───── Supplied records

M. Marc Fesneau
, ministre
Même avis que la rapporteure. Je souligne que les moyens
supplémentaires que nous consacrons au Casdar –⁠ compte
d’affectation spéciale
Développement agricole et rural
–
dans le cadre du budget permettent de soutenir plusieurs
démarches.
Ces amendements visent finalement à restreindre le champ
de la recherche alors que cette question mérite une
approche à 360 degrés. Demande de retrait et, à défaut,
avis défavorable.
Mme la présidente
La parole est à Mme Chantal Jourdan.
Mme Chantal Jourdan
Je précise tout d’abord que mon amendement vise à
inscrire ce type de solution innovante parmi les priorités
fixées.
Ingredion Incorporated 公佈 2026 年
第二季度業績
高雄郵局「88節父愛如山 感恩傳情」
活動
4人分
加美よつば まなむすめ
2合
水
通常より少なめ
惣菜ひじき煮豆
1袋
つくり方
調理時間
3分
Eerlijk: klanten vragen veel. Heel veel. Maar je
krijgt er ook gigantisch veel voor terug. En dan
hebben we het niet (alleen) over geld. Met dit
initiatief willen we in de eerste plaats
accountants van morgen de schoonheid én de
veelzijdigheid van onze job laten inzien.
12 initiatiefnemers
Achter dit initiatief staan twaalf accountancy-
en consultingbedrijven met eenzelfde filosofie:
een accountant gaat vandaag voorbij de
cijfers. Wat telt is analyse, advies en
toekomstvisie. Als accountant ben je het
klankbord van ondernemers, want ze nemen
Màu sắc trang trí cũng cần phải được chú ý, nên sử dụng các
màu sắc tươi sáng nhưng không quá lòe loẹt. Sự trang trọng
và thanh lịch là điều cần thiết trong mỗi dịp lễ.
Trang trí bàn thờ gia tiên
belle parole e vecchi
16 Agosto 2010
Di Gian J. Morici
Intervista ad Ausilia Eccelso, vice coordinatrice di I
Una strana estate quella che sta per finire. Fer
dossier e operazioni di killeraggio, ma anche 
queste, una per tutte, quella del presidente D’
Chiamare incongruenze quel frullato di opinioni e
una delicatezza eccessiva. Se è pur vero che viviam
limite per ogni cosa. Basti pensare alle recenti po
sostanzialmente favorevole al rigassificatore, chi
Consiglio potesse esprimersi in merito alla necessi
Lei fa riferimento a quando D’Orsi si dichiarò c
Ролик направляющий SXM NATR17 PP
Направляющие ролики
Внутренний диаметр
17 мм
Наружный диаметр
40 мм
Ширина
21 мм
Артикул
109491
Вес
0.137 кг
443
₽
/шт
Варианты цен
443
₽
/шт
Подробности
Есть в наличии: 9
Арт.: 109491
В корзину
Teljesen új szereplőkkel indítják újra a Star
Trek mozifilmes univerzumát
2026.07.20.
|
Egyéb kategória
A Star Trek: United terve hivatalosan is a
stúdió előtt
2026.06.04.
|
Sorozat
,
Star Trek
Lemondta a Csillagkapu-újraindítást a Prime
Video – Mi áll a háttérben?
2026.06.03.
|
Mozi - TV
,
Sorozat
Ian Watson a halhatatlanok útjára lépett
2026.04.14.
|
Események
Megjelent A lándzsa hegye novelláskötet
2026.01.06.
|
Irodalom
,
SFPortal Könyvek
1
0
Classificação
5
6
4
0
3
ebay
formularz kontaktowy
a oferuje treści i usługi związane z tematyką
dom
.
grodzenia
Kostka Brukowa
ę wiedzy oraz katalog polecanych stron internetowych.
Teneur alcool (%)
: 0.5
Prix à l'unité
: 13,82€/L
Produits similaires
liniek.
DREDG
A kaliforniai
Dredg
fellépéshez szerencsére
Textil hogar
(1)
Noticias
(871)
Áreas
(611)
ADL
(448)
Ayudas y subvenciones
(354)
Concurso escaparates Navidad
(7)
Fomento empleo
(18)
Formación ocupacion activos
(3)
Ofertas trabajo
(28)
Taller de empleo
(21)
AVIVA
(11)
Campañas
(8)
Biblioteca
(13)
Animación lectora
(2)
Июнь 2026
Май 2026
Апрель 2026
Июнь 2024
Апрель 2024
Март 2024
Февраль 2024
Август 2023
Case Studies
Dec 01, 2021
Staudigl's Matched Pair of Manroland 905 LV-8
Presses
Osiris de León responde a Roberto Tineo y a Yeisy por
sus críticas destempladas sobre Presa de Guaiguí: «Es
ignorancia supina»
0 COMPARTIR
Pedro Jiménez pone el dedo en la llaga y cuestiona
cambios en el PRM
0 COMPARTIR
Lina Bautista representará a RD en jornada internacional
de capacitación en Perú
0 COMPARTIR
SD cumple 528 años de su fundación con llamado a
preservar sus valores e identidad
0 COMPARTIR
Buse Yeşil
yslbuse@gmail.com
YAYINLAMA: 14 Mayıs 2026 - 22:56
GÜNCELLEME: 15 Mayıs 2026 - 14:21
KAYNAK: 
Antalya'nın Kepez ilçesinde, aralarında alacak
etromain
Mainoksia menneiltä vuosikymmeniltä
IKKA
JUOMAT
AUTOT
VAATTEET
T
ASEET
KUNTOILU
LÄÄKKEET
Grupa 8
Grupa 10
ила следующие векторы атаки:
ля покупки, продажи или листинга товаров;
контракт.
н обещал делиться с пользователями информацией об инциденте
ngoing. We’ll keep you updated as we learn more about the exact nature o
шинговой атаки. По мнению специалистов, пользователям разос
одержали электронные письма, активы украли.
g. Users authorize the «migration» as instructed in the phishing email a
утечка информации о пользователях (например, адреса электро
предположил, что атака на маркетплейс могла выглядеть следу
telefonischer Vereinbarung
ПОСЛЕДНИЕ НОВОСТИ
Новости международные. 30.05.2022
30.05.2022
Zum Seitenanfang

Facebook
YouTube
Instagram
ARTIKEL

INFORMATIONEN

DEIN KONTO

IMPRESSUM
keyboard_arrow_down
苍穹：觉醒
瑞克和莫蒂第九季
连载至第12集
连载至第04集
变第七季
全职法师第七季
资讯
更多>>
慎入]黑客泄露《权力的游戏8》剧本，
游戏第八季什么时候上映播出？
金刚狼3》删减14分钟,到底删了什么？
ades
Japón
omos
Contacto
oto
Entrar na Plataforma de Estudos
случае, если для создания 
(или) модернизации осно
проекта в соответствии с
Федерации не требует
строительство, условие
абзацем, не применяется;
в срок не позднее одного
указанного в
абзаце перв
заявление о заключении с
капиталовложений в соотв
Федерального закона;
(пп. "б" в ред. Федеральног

──────────

Exercise instructions → Output only an exact transcription of the lines above from the one with "Di Gian J. Morici" up to and including the one with "Trek mozifilmes univerzumát".

Exercise solution →
Di Gian J. Morici
Intervista ad Ausilia Eccelso, vice coordinatrice di I
Una strana estate quella che sta per finire. Fer
dossier e operazioni di killeraggio, ma anche 
queste, una per tutte, quella del presidente D’
Chiamare incongruenze quel frullato di opinioni e
una delicatezza eccessiva. Se è pur vero che viviam
limite per ogni cosa. Basti pensare alle recenti po
sostanzialmente favorevole al rigassificatore, chi
Consiglio potesse esprimersi in merito alla necessi
Lei fa riferimento a quando D’Orsi si dichiarò c
Ролик направляющий SXM NATR17 PP
Направляющие ролики
Внутренний диаметр
17 мм
Наружный диаметр
40 мм
Ширина
21 мм
Артикул
109491
Вес
0.137 кг
443
₽
/шт
Варианты цен
443
₽
/шт
Подробности
Есть в наличии: 9
Арт.: 109491
В корзину
Teljesen új szereplőkkel indítják újra a Star
Trek mozifilmes univerzumát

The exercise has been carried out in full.